I love it – I've always felt great being active, so it's super energising getting work done while not turning into a chair-shaped blob. There's a reason why the 10,000 steps goal became a thing.
Love, energy, aliveness …
When I first became interested in a spiritual path, I thought (like many) that it was the opposite of many of the things I loved about life.
I thought it was about denial and restriction. Maybe I'd have to give up being active and having adventures, making goals and hanging out with inspiring and energising people?
Now I've been at it for some decades, I'm glad to report this isn't true at all. The only thing you leave behind is doubt, fear, and limitation: that which removes energy.
The fastest path to this isn't about denial but approach. It really is about embracing love and expansion. It really is about flowing with what brings you the greatest joy.
#Dowhatyoulovebutalsolovewhatyoudo
Sometimes this expansive movement of joy makes you nervous (or more!) simply because it moves you into unknown territory. It can be easier to not follow the love, the curiosity, to stay small.
I say this because the other reason for the desk treadmill is that I've entered a 50-mile foot race in June, twice as far as I've covered before. I need some time on feet!
All the nerves, all of them, were pre-registration, pre-commitment. All the deliberation and doubt, all the "can I/can't I?"... it all vanished when I signed on the dotted line.
Commitment is love applied, it equals energy and direction. (Good philosophical maths there!)
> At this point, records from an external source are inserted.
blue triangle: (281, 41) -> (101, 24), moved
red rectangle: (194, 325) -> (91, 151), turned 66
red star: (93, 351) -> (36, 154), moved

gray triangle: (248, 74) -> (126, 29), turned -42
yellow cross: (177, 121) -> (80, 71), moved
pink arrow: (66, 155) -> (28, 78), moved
If I'm all in, it's just a fact. 50 miles on June 21 – let's train and see what happens. Life now has a purpose, a point, a drive, a date in the diary to build around.
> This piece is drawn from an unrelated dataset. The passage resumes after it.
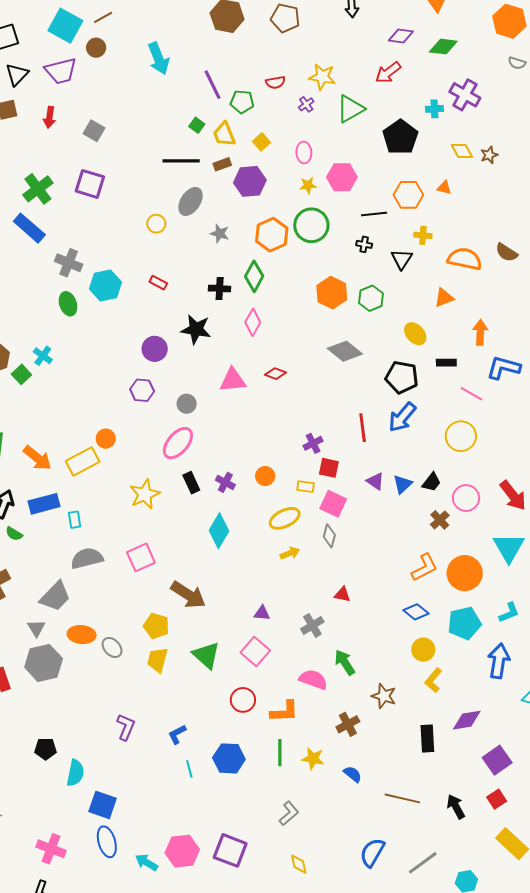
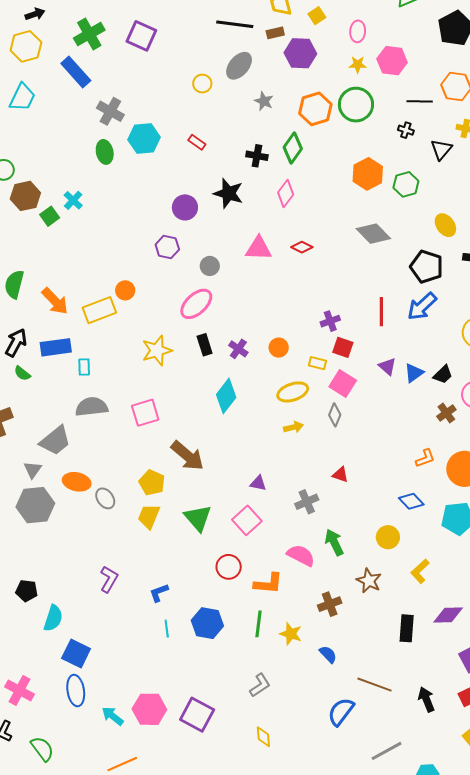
orange L-shape: (424, 568) -> (425, 458), size x0.7
yellow circle: (423, 650) -> (388, 537), moved
blue semicircle: (372, 853) -> (341, 712), moved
Life now has a chunk of flavour, something to pull against, to be devoted to, to coalesce action around.
Not denial but approach — making love concrete with a direction and small steps of action.
People often ask me about purpose and the meaning of life.
They're often waiting to be given one from on high or something — I know I certainly did for a while. The only thing that works, I think, is that you just have to make your own.
There are no shortcuts.
You just have to decide on an attitude to life, pick a path of action – something, anything! – and see if it works. Give something a shot, stay aware and refine from this experience. You’re not going to be good immediately, but how much fun, how much flow are you getting?
Commitment is the secret sauce, even in a short term while you try it out and see if it's for you. Commitment is scary, but it seems to be the thing that works. Wishy-washy doesn't.
Maybe that's why the spiritual tradition of withdrawing and sitting in a cave came about – a commitment to deciding not to decide.
I know I was terrified of making the wrong decision once upon a time. I was scared to really put my heart behind something – I think there’s lots of people like that. Maybe that's why a spiritual nobility of hiding away became what seemed to be a good excuse to delay deeply engaging with life.
I'm being harsh.
There is a place to retreat from time to time. Very useful.
But it's so you can get a good grip on the tricks and habits of your mind, the little grey voices that keep you small and angry and fearful. It's so you can discover the power of now and the power of your presence that already exists within you.
It’s so you can take that freedom from the mind and fear, the freedom from the fear of making wrong decisions — from feeling like you are wrong — and really suck the marrow out of life.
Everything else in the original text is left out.